Family speaks out after abduction
The mother of the eight-year-old boy who was taken from his Collins Close home off Lumumba Lane on Friday night said yesterday that the incident left her traumatized.
Police said two boys were standing in front of their home around 9 p.m. on Friday when a woman driving a silver car stopped and spoke to the boys.
While the older brother walked away, police said the woman lured the younger one into her car and drove away.
The woman later dropped the boy unharmed off near the entrance of the city dump on the Tonique Williams-Darling Highway.
But Tamara Rowe said her eldest son told her that the woman grabbed her youngest boy, Sachin Henry, 8, and fled.
Jaymar Whyley, 13, and Henry told their mother that the kidnapper tricked them.

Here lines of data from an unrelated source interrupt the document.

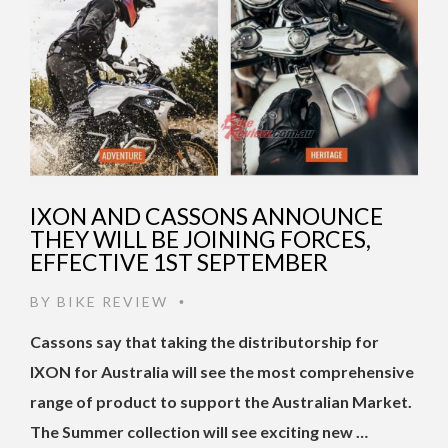
IXON AND CASSONS ANNOUNCE
THEY WILL BE JOINING FORCES,
EFFECTIVE 1ST SEPTEMBER
BY
BIKE REVIEW
•
Cassons say that taking the distributorship for
IXON for Australia will see the most comprehensive
range of product to support the Australian Market.
The Summer collection will see exciting new …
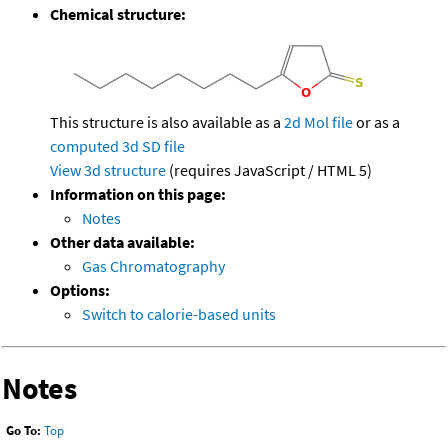
Chemical structure:
This structure is also available as a
2d Mol file
or as a
computed
3d SD file
View 3d structure
(requires JavaScript / HTML 5)
Information on this page:
Notes
Other data available:
Gas Chromatography
Options:
Switch to calorie-based units
Notes
Go To:
Top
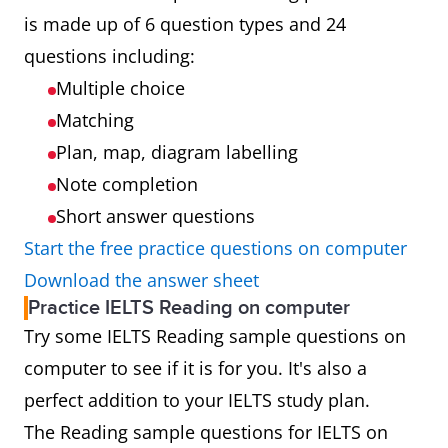
is made up of 6 question types and 24
questions including:
Multiple choice
Matching
Plan, map, diagram labelling
Note completion
Short answer questions
Start the free practice questions on computer
Download the answer sheet
Practice IELTS Reading on computer
Try some IELTS Reading sample questions on
computer to see if it is for you. It's also a
perfect addition to your IELTS study plan.
The Reading sample questions for IELTS on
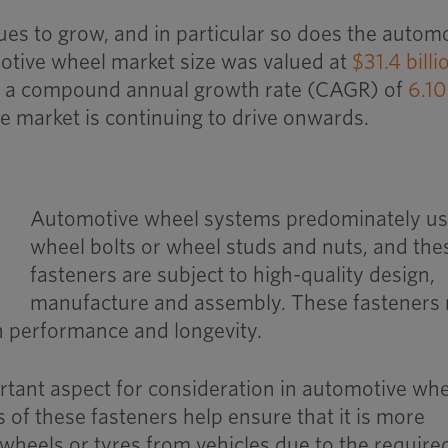
es to grow, and in particular so does the autom
otive wheel market size was valued at
$31.4 billi
er a compound annual growth rate (CAGR) of
6.1
 the market is continuing to drive onwards.
Automotive wheel systems predominately u
wheel bolts or wheel studs and nuts, and the
fasteners are subject to high-quality design,
manufacture and assembly. These fasteners
 performance and longevity.
ortant aspect for consideration in automotive wh
s of these fasteners help ensure that it is more
e wheels or tyres from vehicles due to the require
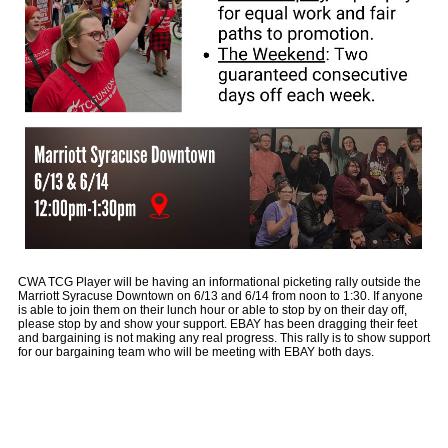
CWA TCG Player will be having an informational picketing rally outside the
Marriott Syracuse Downtown on 6/13 and 6/14 from noon to 1:30. If anyone
is able to join them on their lunch hour or able to stop by on their day off,
please stop by and show your support. EBAY has been dragging their feet
and bargaining is not making any real progress. This rally is to show support
for our bargaining team who will be meeting with EBAY both days.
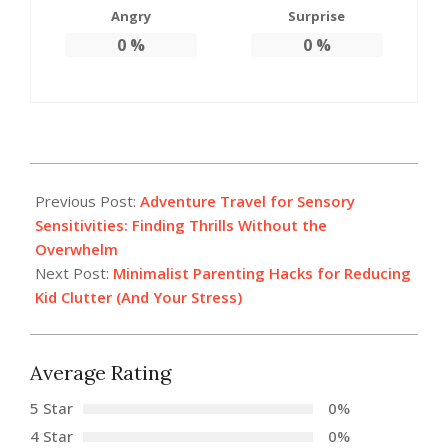
Angry
Surprise
0
%
0
%
2026-
02-
Previous Post:
Adventure Travel for Sensory
04
Sensitivities: Finding Thrills Without the
Overwhelm
Next Post:
Minimalist Parenting Hacks for Reducing
Kid Clutter (And Your Stress)
Average Rating
5 Star
0%
4 Star
0%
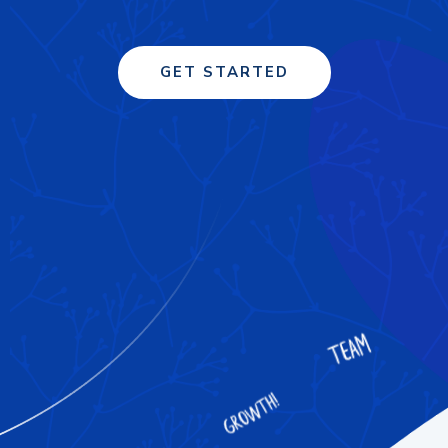
GET STARTED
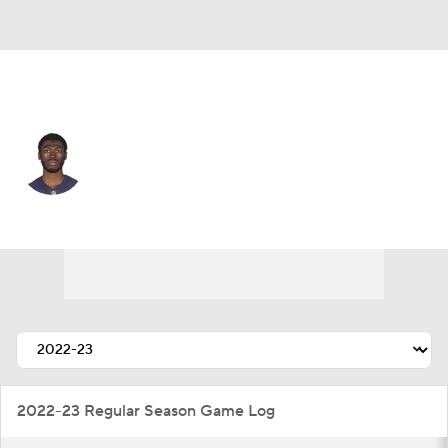
Buffalo • #82 • WR
Isaiah Coulter
Player Home
Fantasy
Game Log
Splits
Career
2022-23 Regular Season Game Log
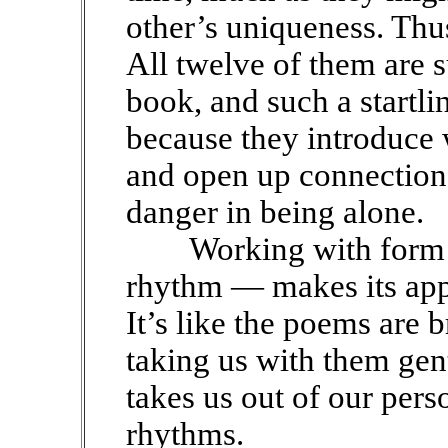
other’s uniqueness. Thus
All twelve of them are s
book, and such a startl
because they introduce w
and open up connectio
danger in being alone.
Working with form 
rhythm — makes its app
It’s like the poems are
taking us with them gen
takes us out of our pers
rhythms.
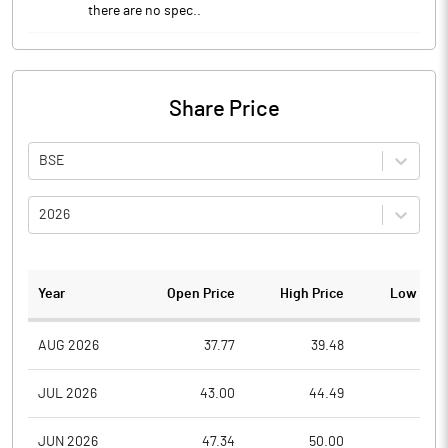
there are no spec..
Share Price
BSE
2026
Year
Open Price
High Price
Low Pric
AUG 2026
37.77
39.48
37.1
JUL 2026
43.00
44.49
36.5
JUN 2026
47.34
50.00
39.4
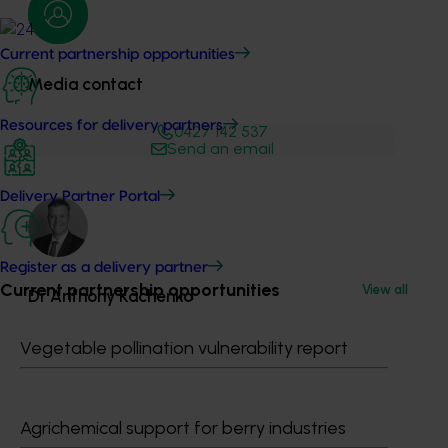
Current partnership opportunities
Media contact
Resources for delivery partners
0427 142 537
Send an email
Delivery Partner Portal
Register as a delivery partner
Current partnership opportunities
View all
Dr Anthony Kachenko
Vegetable pollination vulnerability report
GM Production & Sustainability R&D
0429 221 443
Send an email
Agrichemical support for berry industries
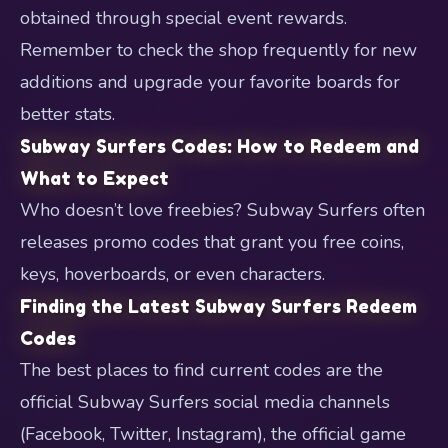
obtained through special event rewards.
Remember to check the shop frequently for new
additions and upgrade your favorite boards for
better stats.
Subway Surfers Codes: How to Redeem and
What to Expect
Who doesn’t love freebies? Subway Surfers often
releases promo codes that grant you free coins,
keys, hoverboards, or even characters.
Finding the Latest Subway Surfers Redeem
Codes
The best places to find current codes are the
official Subway Surfers social media channels
(Facebook, Twitter, Instagram), the official game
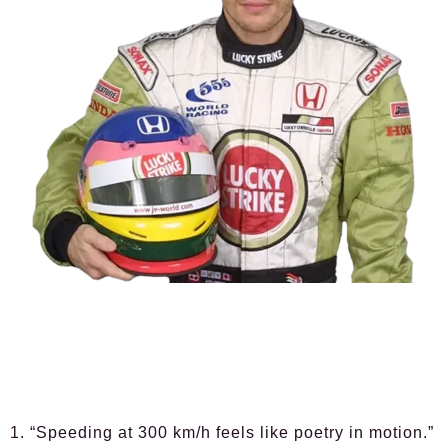
1. “Speeding at 300 km/h feels like poetry in motion.”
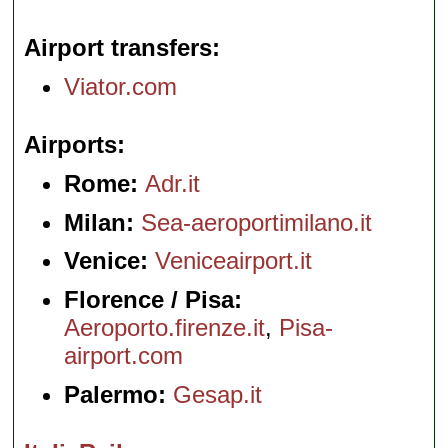
Airport transfers
Viator.com
Airports
Rome:
Adr.it
Milan:
Sea-aeroportimilano.it
Venice:
Veniceairport.it
Florence / Pisa:
Aeroporto.firenze.it
,
Pisa-
airport.com
Palermo:
Gesap.it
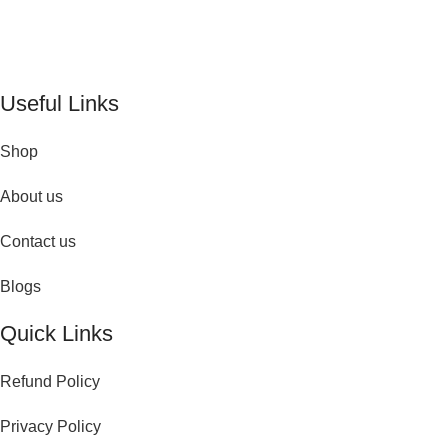
De Perfume Shop
| The UK’s trusted online perfume shop for
timeless fragrances and effortless fashion. Because confidence
begins with the perfect scent
Useful Links
Shop
About us
Contact us
Blogs
Quick Links
Refund Policy
Privacy Policy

“My kids [were] by the neighbor, [who] is my friend,” Rowe told The Nassau Guardian.
“They [were] there and apparently they were going home to get some clothes.
“[When] they left out of the house, reaching to the gate, a car pulled up. The lady put the window down and she said to my oldest son, ‘Go and call your sister.’
“He said, ‘Sister?’
“He said that he thought she meant the lady inside.
“He turned away and went to call her and he said by the time he got by the door he realized the lady had grabbed [his brother] and drove off in the car with him.”
Rowe said she was at work during the time of the incident.
“I was just traumatized,” she said.
“I was just screaming.
“I just lost control. I totally lost control.”
She said she got home in about 10 minutes and the police were already there.
“About 45 minutes after, I got a call and the person said my child is [at] the dump. I started to scream, scream, scream.
“And then the police took the phone and he took the information.”
Henry told The Guardian that he was terrified.
He said a heavyset lady wearing a headband opened the door, pulled him over the driver’s seat and locked the doors.
He said he begged the lady to take him back home but she turned the radio up and kept driving.
His older brother, Jaymar, didn’t comment.
When asked about the ordeal, he began to cry.
His mother said her eldest son blames himself for what happened.
This is the seventh alleged kidnapping since mid-February.
Chief Superintendent Solomon Cash told The Guardian that police believe that four of the incidents are connected.